Kimi Raikkonen croit encore au titre

Kimi Raikkonen n'est pas du genre à se poser de questions. Ni à se prendre la tête. Des regrets, «Iceman» n'en éprouve pas plus après son malheureux échec du Ring que des sentiments d'euphorie après ses succès de Barcelone et Monaco. «Si c'était à refaire, je prendrais la même décision», confirma le Finlandais dès son arrivée au Canada.

OLIVIER DE WILDE

ENVOYÉ SPÉCIAL À MONTRÉAL

Kimi Raikkonen n'est pas du genre à se poser de questions. Ni à se prendre la tête. Des regrets, «Iceman» n'en éprouve pas plus après son malheureux échec du Ring que des sentiments d'euphorie après ses succès de Barcelone et Monaco. «Si c'était à refaire, je prendrais la même décision», confirma le Finlandais dès son arrivée au Canada. Et tandis que Rubens Barrichello, plus optimiste que son équipier quant à ses chances de succès dimanche, déclarait que lui se serait arrêté pour changer de roue et assurer 8 unités, le pilote McLaren-Mercedes n'en démordait pas: «Mon objectif est de reprendre des points à Alonso, pas d'en perdre. Or l'Espagnol était juste derrière. J'ai pris un risque. J'ai joué et j'ai perdu. Mais à un tour près, ce serait passé et vous m'auriez traité de héros, pas de fou.»

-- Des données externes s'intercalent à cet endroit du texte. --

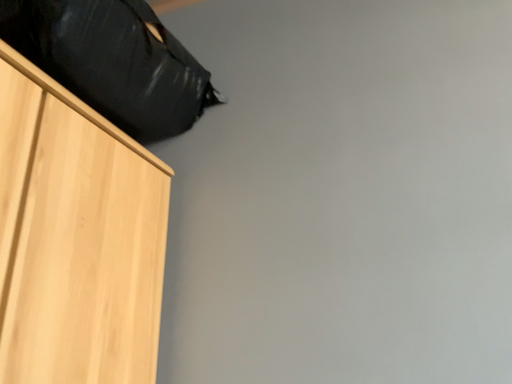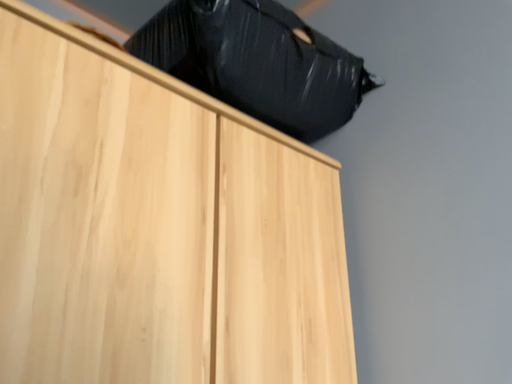 Question: How did the camera likely rotate when shooting the video?

Choices:
 (A) rotated right
 (B) rotated left

Answer: (B) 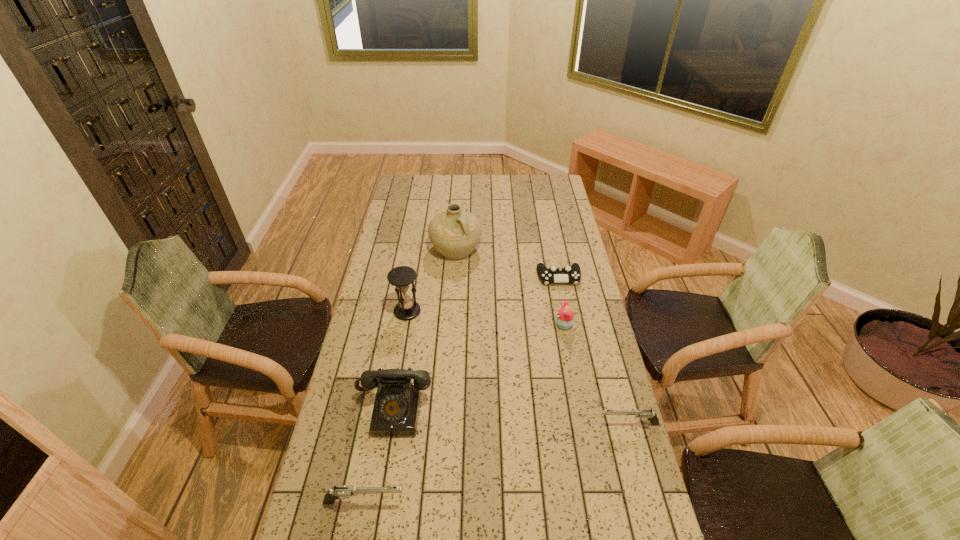 I want to click on vacant space located 0.130m on the front-facing side of the nearer pistol, so click(x=453, y=502).

Find the location of a particular element. This screenshot has height=540, width=960. free region located 0.230m on the front-facing side of the right pistol is located at coordinates (525, 424).

At what (x,y) coordinates should I click in order to perform the action: click on vacant area situated on the front-facing side of the right pistol. Please return your answer as a coordinate pair (x, y). Image resolution: width=960 pixels, height=540 pixels. Looking at the image, I should click on (481, 424).

I want to click on vacant position located on the front-facing side of the right pistol, so click(x=548, y=424).

Where is `free spot located 0.320m on the right of the pottery`? This screenshot has height=540, width=960. free spot located 0.320m on the right of the pottery is located at coordinates (552, 250).

The height and width of the screenshot is (540, 960). In order to click on vacant space located on the face of the cupcake in this screenshot , I will do pyautogui.click(x=487, y=325).

Locate an element on the screen. vacant region located 0.060m on the face of the cupcake is located at coordinates (540, 325).

Where is `free spot located on the face of the cupcake`? Image resolution: width=960 pixels, height=540 pixels. free spot located on the face of the cupcake is located at coordinates (453, 325).

Identify the location of blank area located 0.260m on the front of the second tallest object. (396, 377).

At what (x,y) coordinates should I click in order to perform the action: click on vacant region located on the surface of the control. Please return your answer as a coordinate pair (x, y). The image size is (960, 540). Looking at the image, I should click on (568, 327).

L'écurie n'a-t-elle pas joué avec la vie du Nordique en le laissant en piste? «C'est moi qui suis derrière le volant et évalue le danger. On ne m'a pas obligé à rester en piste. C'était ma décision.»

Et il prendrait encore la même demain sur le circuit Gilles Villeneuve ou à Indianapolis même si les dégagements sont nettement moins importants que dans l'Eifel: «Je ne pensais pas à l'accident, mais à la victoire. Et j'en ferai de même ici au Canada sur un circuit comparable à Imola où nous étions devant avant de casser. Mon seul handicap sera de devoir m'élancer parmi les premiers lors de la qualification suite à mon abandon au GP d'Europe. Dès lors, sur une piste fort sale gagnant en adhérence au fil des passages, ce sera dur pour la pole.»

Avec trente-deux points désormais d'écart pour 120 encore à distribuer, les chances de voir Raikkonen renverser la vapeur et revenir sur le leader du Mondial sont de plus en plus minces: «Me revoilà dans la position d'après Imola», analyse le successeur de Mika Hakkinen. Un pas en avant, deux en arrière... «Sauf que trois courses sont passées. J'y crois toujours. De toute façon, je me battrai à chaque fois pour la victoire, sans compter. Mais je sais calculer comme vous. Si je gagne les 12 prochains GP, Fernando peut déjà se contenter de terminer à chaque fois juste derrière moi. Il ne doit déjà plus nécessairement gagner pour être champion. Je dois donc compter sur les autres, les faits de course, des abandons de mes rivaux, car le système de points actuels ne favorise pas les grandes remontées.»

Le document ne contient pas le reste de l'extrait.